Michael Gallup - There is no doubt that Michael Gallup looks and plays like a rookie, but the signs are clearly there that he could be special. He reminds me of how Kenny Golladay played last year when the talent was undoubtedly on display, but the information was not fully loaded. Gallup will need help from good coaching and an offense around him that gives him opportunities, but if he is on another fantasy roster and that manager is wavering, grab him in whatever way you can.
Vance McDonald - McDonald has finally been able to string together a series of games in which he has been healthy. He has been simply dominant in a year where good tight ends are hard to come by. With Pittsburgh’s offense rolling, there is a strong possibility McDonald can finish the year in the top five among the position, making him an interesting consideration to acquire via trade if your team is contending, but you need a little help with that particular spot on your roster.
Ricky Seals-Jones - In a somewhat barren year for tight end production, players like Ricky Seals-Jones are getting seriously looked at for production from desperate managers. Seals-Jones is a second-year undrafted free agent who burst onto the scene with three touchdowns in his first two games last year. Production has dried up since then, but he seems to be attracting the attention of rookie quarterback Josh Rosen in the last few weeks. If he is a free agent, he needs to be added if you are struggling at the position.
Austin Hooper - Austin Hooper is rapidly escalating from borderline starter to must start every week. Over the last five weeks, he has had two nine catch games and a double-figure one as well. Add in a couple of touchdowns and his ascent into the elite is almost complete. The Falcons have many targets, so he will put in some so-so weeks as well, but when the Falcons feel they can utilize his strengths, he will dominate.
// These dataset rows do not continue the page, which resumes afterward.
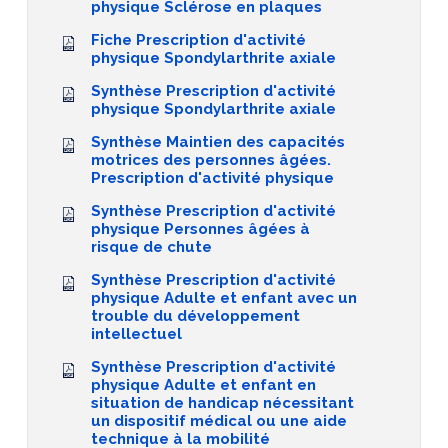
physique Sclérose en plaques
Fiche Prescription d'activité
physique Spondylarthrite axiale
Synthèse Prescription d'activité
physique Spondylarthrite axiale
Synthèse Maintien des capacités
motrices des personnes âgées.
Prescription d'activité physique
Synthèse Prescription d'activité
physique Personnes âgées à
risque de chute
Synthèse Prescription d'activité
physique Adulte et enfant avec un
trouble du développement
intellectuel
Synthèse Prescription d'activité
physique Adulte et enfant en
situation de handicap nécessitant
un dispositif médical ou une aide
technique à la mobilité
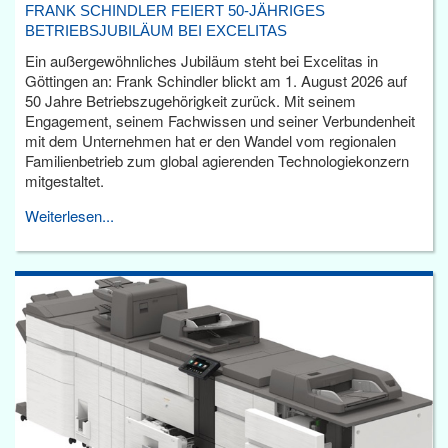
FRANK SCHINDLER FEIERT 50-JÄHRIGES
BETRIEBSJUBILÄUM BEI EXCELITAS
Ein außergewöhnliches Jubiläum steht bei Excelitas in
Göttingen an: Frank Schindler blickt am 1. August 2026 auf
50 Jahre Betriebszugehörigkeit zurück. Mit seinem
Engagement, seinem Fachwissen und seiner Verbundenheit
mit dem Unternehmen hat er den Wandel vom regionalen
Familienbetrieb zum global agierenden Technologiekonzern
mitgestaltet.
Weiterlesen...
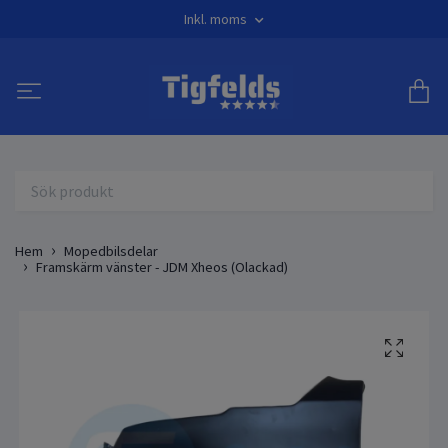
Inkl. moms
Hem
Mopedbilsdelar
Framskärm vänster - JDM Xheos (Olackad)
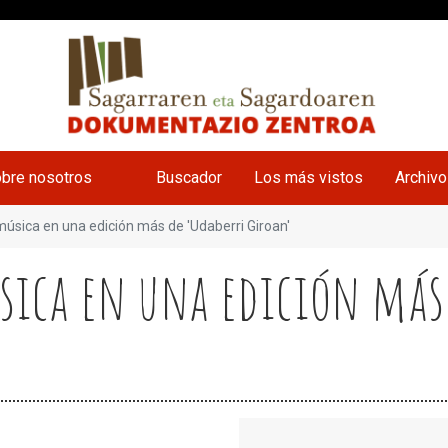
bre nosotros
Buscador
Los más vistos
Archiv
 música en una edición más de 'Udaberri Giroan'
úsica en una edición más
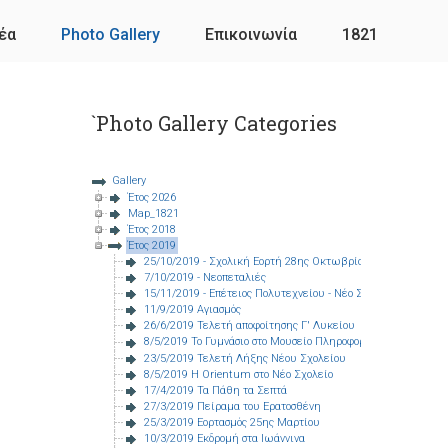
έα
Photo Gallery
Επικοινωνία
1821
`Photo Gallery Categories
Gallery
Έτος 2026
Map_1821
Έτος 2018
Έτος 2019
25/10/2019 - Σχολική Εορτή 28ης Οκτωβρίου
7/10/2019 - Νεοπεταλιές
15/11/2019 - Επέτειος Πολυτεχνείου - Νέο Σχολείο - Σχολική
11/9/2019 Αγιασμός
26/6/2019 Τελετή αποφοίτησης Γ' Λυκείου
8/5/2019 Το Γυμνάσιο στο Μουσείο Πληροφορικής
23/5/2019 Τελετή Λήξης Νέου Σχολείου
8/5/2019 Η Orientum στο Νέο Σχολείο
17/4/2019 Τα Πάθη τα Σεπτά
27/3/2019 Πείραμα του Ερατοσθένη
25/3/2019 Εορτασμός 25ης Μαρτίου
10/3/2019 Εκδρομή στα Ιωάννινα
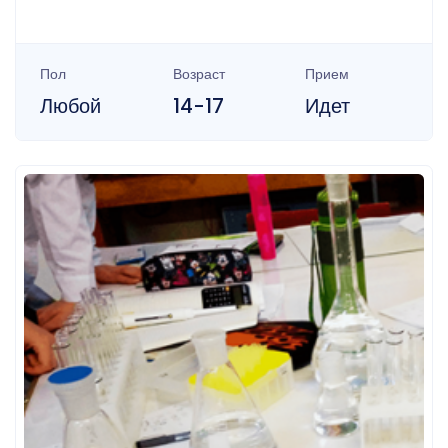
Пол
Возраст
Прием
Любой
14-17
Идет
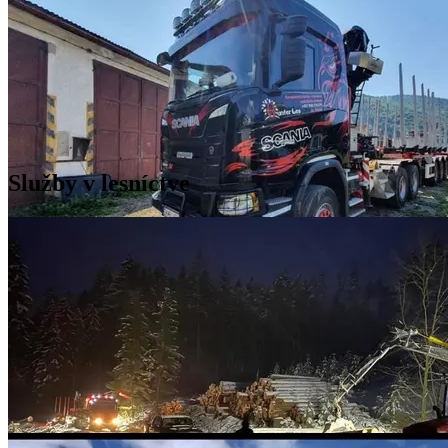
Služby v lesníctve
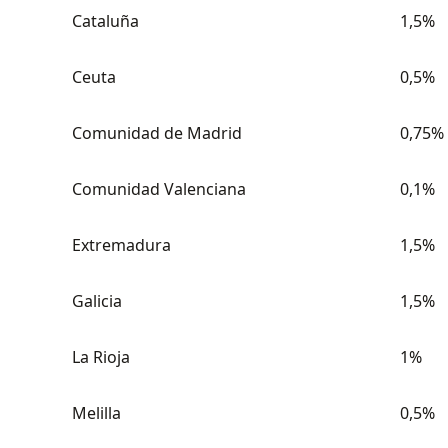
Cataluña
1,5%
Ceuta
0,5%
Comunidad de Madrid
0,75%
Comunidad Valenciana
0,1%
Extremadura
1,5%
Galicia
1,5%
La Rioja
1%
Melilla
0,5%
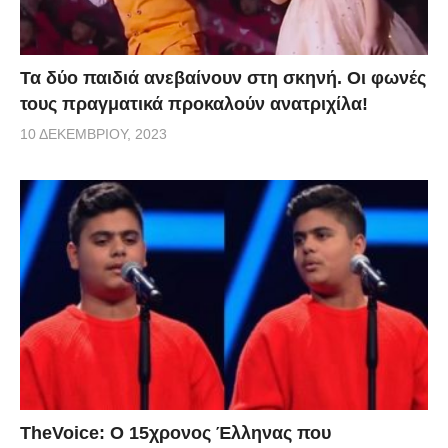
Τα δύο παιδιά ανεβαίνουν στη σκηνή. Οι φωνές
τους πραγματικά προκαλούν ανατριχίλα!
10 ΔΕΚΕΜΒΡΊΟΥ, 2023
TheVoice: Ο 15χρονος Έλληνας που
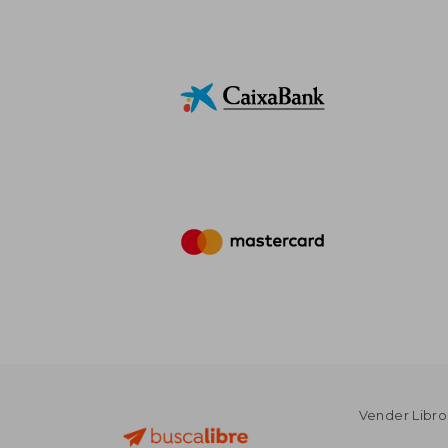
Vender Libro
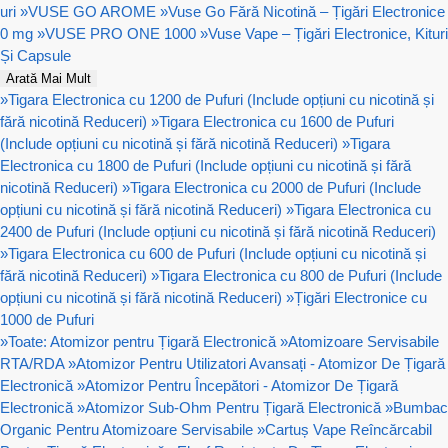
uri
»
VUSE GO AROME
»
Vuse Go Fără Nicotină – Țigări Electronice
0 mg
»
VUSE PRO ONE 1000
»
Vuse Vape – Țigări Electronice, Kituri
Și Capsule
Arată Mai Mult
»
Tigara Electronica cu 1200 de Pufuri (Include opțiuni cu nicotină și
fără nicotină Reduceri)
»
Tigara Electronica cu 1600 de Pufuri
(Include opțiuni cu nicotină și fără nicotină Reduceri)
»
Tigara
Electronica cu 1800 de Pufuri (Include opțiuni cu nicotină și fără
nicotină Reduceri)
»
Tigara Electronica cu 2000 de Pufuri (Include
opțiuni cu nicotină și fără nicotină Reduceri)
»
Tigara Electronica cu
2400 de Pufuri (Include opțiuni cu nicotină și fără nicotină Reduceri)
»
Tigara Electronica cu 600 de Pufuri (Include opțiuni cu nicotină și
fără nicotină Reduceri)
»
Tigara Electronica cu 800 de Pufuri (Include
opțiuni cu nicotină și fără nicotină Reduceri)
»
Țigări Electronice cu
1000 de Pufuri
»
Toate: Atomizor pentru Țigară Electronică
»
Atomizoare Servisabile
RTA/RDA
»
Atomizor Pentru Utilizatori Avansați - Atomizor De Țigară
Electronică
»
Atomizor Pentru Începători - Atomizor De Țigară
Electronică
»
Atomizor Sub-Ohm Pentru Țigară Electronică
»
Bumbac
Organic Pentru Atomizoare Servisabile
»
Cartuș Vape Reîncărcabil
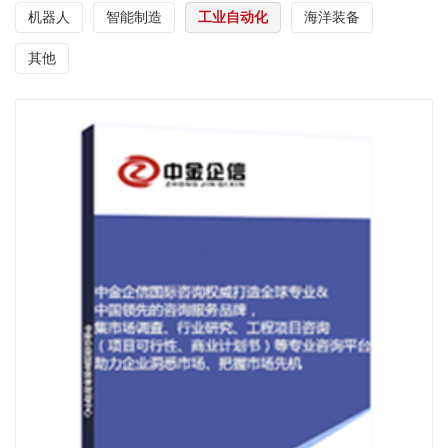
机器人
智能制造
工业自动化
海洋装备
其他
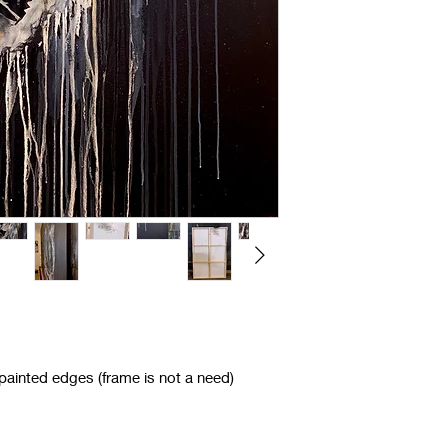
ainted edges (frame is not a need)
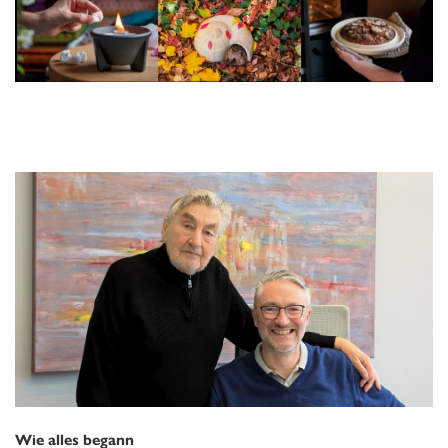
Wie alles begann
Zach Ertz - I’ve moved Ertz up to TE1. His season is flying under the radar a bit. If he keeps playing at a high level, he could end up having one of the greatest tight end seasons off all time. At his current pace, Ertz would finish the season with 133 catches for 1,403 yards.
Austin Hooper - Hooper was my favorite breakout candidate this offseason, and we are starting to see him emerge as a legitimate weekly TE1. In fact, Hooper ranks as the TE7 over halfway through the season. Plus, he just turned 24-years old in October. With tight ends notoriously late developing, we don’t yet know how much upside Hooper truly possesses.